This is probably simple but I don't know where the problem is.
I have two R data frames that I am trying to left-merge using data.table. Claims data has 100,000 unique IDs and ID data has 60,000 unique IDs.
Claims[ID, on=id]
However after the merge I am getting 100,000 unique IDs. Isn't this the code for a left merge?
When I try ID[Claims, on=id]
, I get 60,000 unique IDs. But this is the code for right merge.
I just want to say that I am a beginner R learner and this question may seem too pedestrian.
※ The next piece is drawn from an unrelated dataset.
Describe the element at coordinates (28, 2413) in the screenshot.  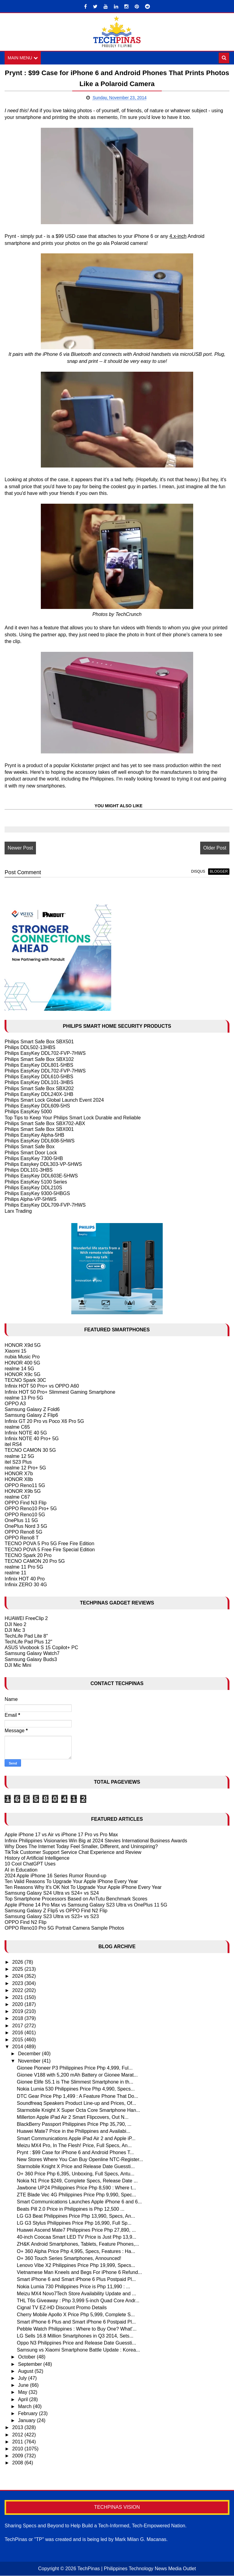 I see `February` at that location.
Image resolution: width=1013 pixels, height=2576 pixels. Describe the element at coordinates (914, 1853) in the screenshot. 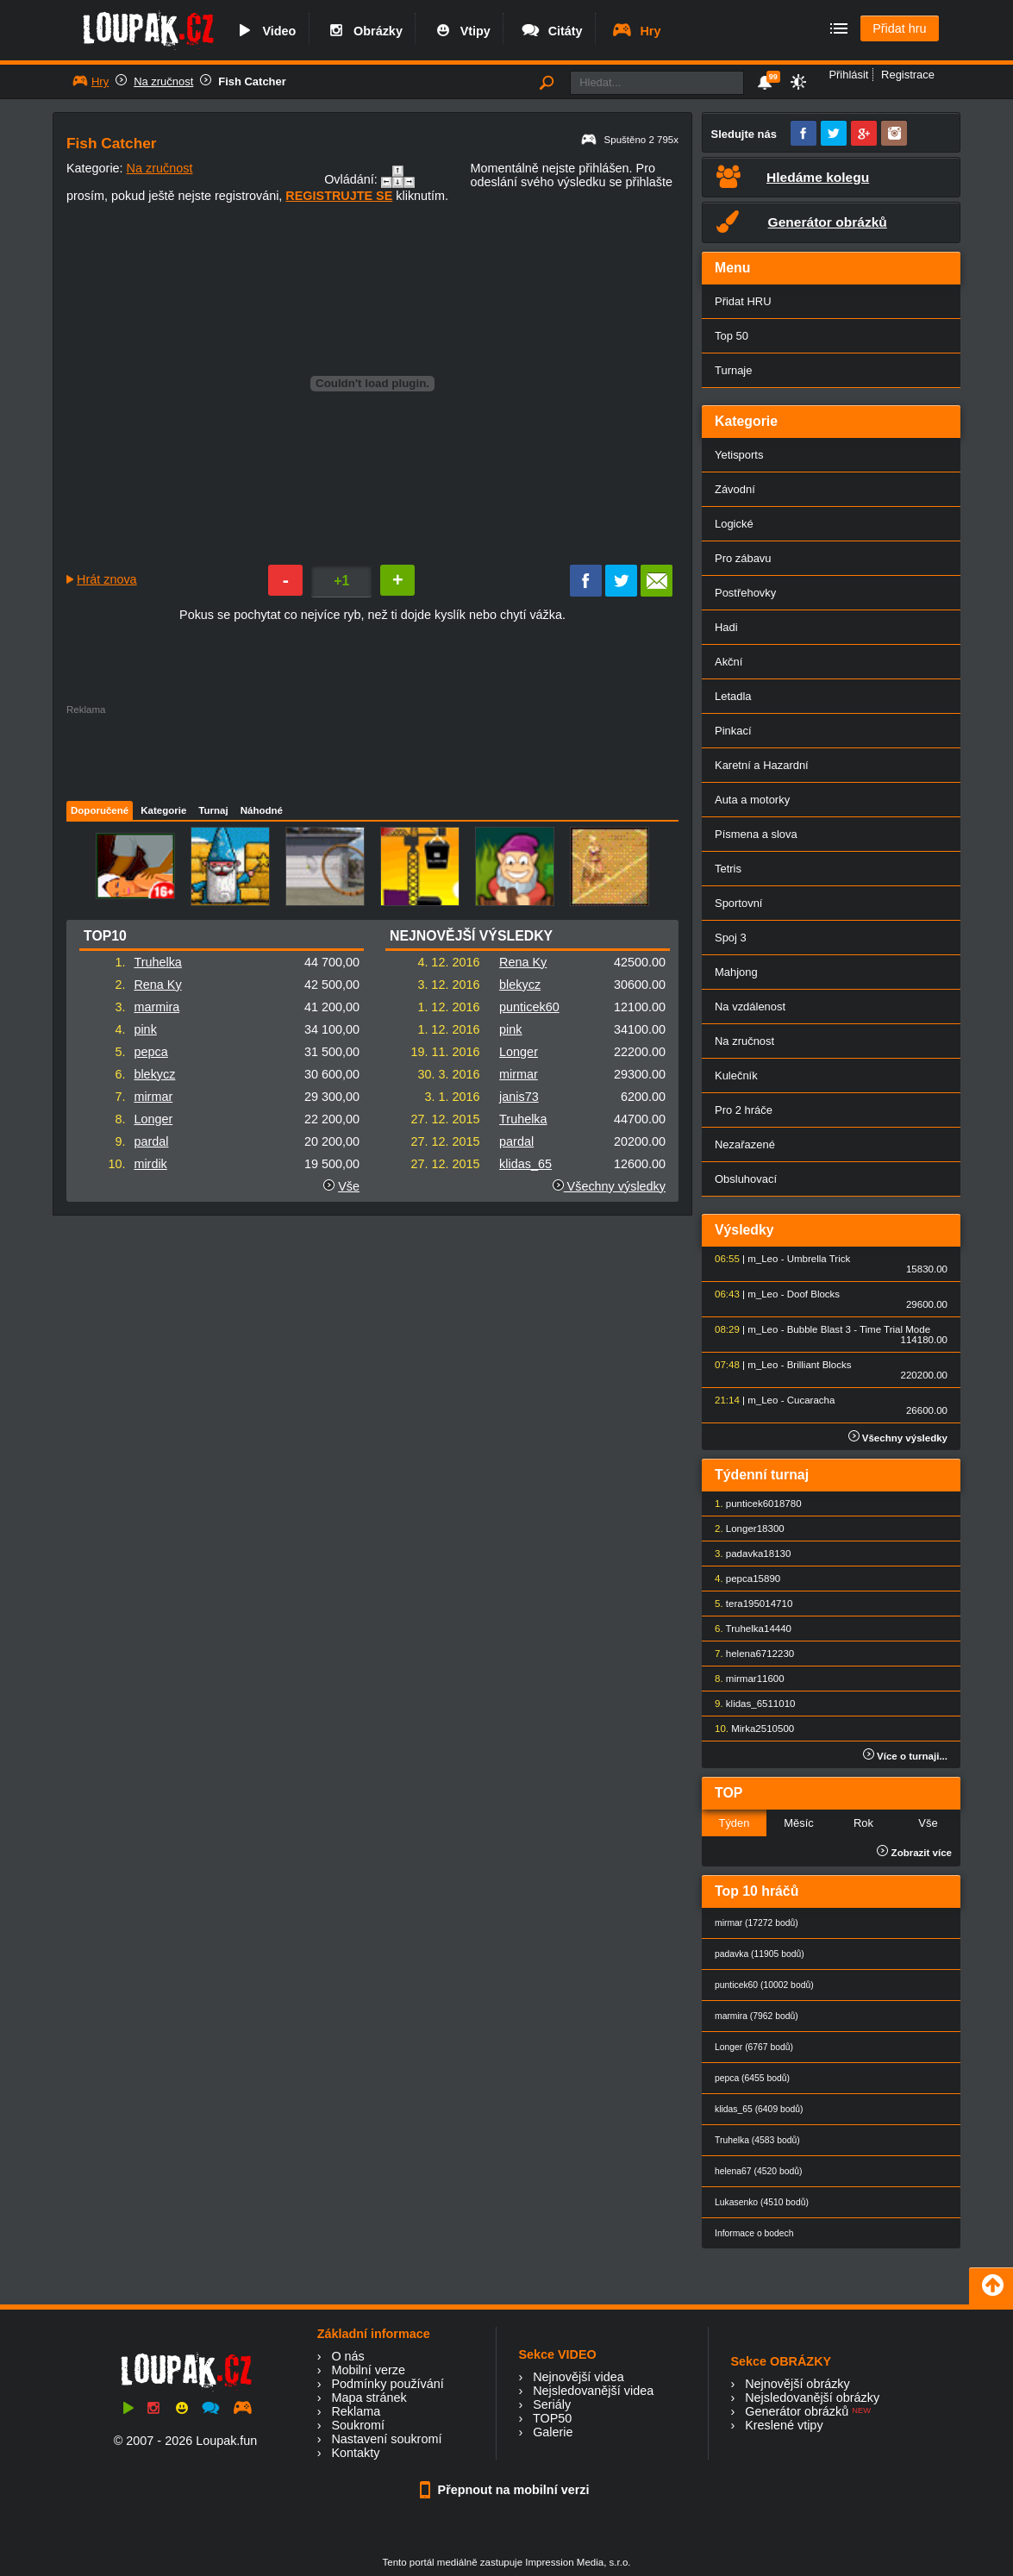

Please give me some inputs on what is the correct code for a left join so that I am left with the 60k unique IDs from my 'ID' data..
Giving sample code-
id <- data.table(Id = c("A", "B", "C", "C"),
X1 = c(1L, 3L, 5L, 7L),
XY = c("x2", "x4", "x6", "x8")
)
claims <- data.table(Id = c("A", "B", "B", "D","E"),
Y1 = c(1L, 3L, 5L, 7L,8L),
XY = c("y1", "y3", "y5", "y7","y9"))
m <- claims[id, on = "Id"]
length(unique(m$id)) #gives 0
length(unique(claims$id)) #gives 0
length(unique(id$id)) #gives 0